Godfrey Wade chegou aos Estados Unidos em 1975 e posteriormente serviu às Forças Armadas americanas, sendo descrito por familiares como um militar que atuou com honra durante seu período de serviço. Apesar do histórico, sua situação migratória acabou levando à deportação após um episódio iniciado em uma simples abordagem policial.
De acordo com o relato, Wade foi parado durante uma fiscalização de trânsito no estado da Geórgia por duas infrações: não ter sinalizado uma conversão com a seta e não portar a carteira de motorista no momento da parada. O que normalmente resultaria em multa ou advertência evoluiu para detenção.
O veterano afirmou que, após a abordagem, foi colocado sob custódia e posteriormente transferido para um centro de detenção migratória localizado no estado da Louisiana. De lá, acabou incluído em um voo de deportação com destino à Jamaica, país de origem.
O caso passou a levantar questionamentos sobre possíveis falhas processuais, especialmente envolvendo veteranos estrangeiros que serviram às Forças Armadas dos EUA, mas que não concluíram ou regularizaram seu status de cidadania. Especialistas apontam que militares não cidadãos podem ser deportados caso tenham pendências migratórias ou antecedentes legais, embora existam programas que facilitam a naturalização durante ou após o serviço.

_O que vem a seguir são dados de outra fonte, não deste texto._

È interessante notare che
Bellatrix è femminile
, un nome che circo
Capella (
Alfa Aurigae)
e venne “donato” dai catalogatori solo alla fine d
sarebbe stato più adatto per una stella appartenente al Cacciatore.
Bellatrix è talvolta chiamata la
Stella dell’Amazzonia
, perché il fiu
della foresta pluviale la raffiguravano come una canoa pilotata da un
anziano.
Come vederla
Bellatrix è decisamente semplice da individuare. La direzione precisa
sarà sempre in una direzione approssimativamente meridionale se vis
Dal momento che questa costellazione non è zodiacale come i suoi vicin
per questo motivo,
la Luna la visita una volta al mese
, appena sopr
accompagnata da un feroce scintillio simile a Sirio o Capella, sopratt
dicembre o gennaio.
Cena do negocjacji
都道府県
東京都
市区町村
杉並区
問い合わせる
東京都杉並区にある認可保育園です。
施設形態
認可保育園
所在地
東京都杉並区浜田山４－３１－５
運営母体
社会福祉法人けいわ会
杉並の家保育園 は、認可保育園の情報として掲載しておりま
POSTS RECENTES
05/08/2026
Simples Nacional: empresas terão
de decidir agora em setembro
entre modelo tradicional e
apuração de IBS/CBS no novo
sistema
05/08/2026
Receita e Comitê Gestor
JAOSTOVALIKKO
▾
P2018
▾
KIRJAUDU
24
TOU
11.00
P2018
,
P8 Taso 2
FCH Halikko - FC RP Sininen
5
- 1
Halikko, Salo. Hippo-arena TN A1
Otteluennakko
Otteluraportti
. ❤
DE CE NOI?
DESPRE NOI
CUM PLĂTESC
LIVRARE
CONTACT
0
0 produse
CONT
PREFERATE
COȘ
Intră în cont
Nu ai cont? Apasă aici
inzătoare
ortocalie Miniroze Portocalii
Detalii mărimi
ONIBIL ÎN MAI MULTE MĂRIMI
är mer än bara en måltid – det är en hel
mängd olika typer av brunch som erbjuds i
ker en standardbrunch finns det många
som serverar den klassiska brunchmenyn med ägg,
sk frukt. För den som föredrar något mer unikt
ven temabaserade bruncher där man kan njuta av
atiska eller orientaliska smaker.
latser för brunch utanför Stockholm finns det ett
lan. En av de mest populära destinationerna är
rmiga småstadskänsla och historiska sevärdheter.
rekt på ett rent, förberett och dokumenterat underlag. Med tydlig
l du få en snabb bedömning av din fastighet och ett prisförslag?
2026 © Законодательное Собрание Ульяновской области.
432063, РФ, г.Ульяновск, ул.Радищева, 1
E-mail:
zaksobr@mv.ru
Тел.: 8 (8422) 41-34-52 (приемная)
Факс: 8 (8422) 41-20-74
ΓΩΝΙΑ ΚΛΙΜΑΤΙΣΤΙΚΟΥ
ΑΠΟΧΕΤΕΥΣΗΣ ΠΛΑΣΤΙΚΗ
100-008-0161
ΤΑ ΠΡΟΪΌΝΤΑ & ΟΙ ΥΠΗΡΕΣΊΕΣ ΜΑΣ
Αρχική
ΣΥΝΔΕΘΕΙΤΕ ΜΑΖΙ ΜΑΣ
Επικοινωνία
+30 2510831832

Familiares e apoiadores do veterano afirmam que buscam esclarecimentos sobre o processo que levou à deportação e defendem revisão do caso, argumentando que o histórico militar deveria ter sido considerado de forma mais ampla pelas autoridades migratórias.
O episódio reacende o debate sobre a situação de imigrantes que serviram ao Exército americano e que, mesmo após anos de residência no país, ainda enfrentam vulnerabilidades legais dentro do sistema de imigração dos Estados Unidos.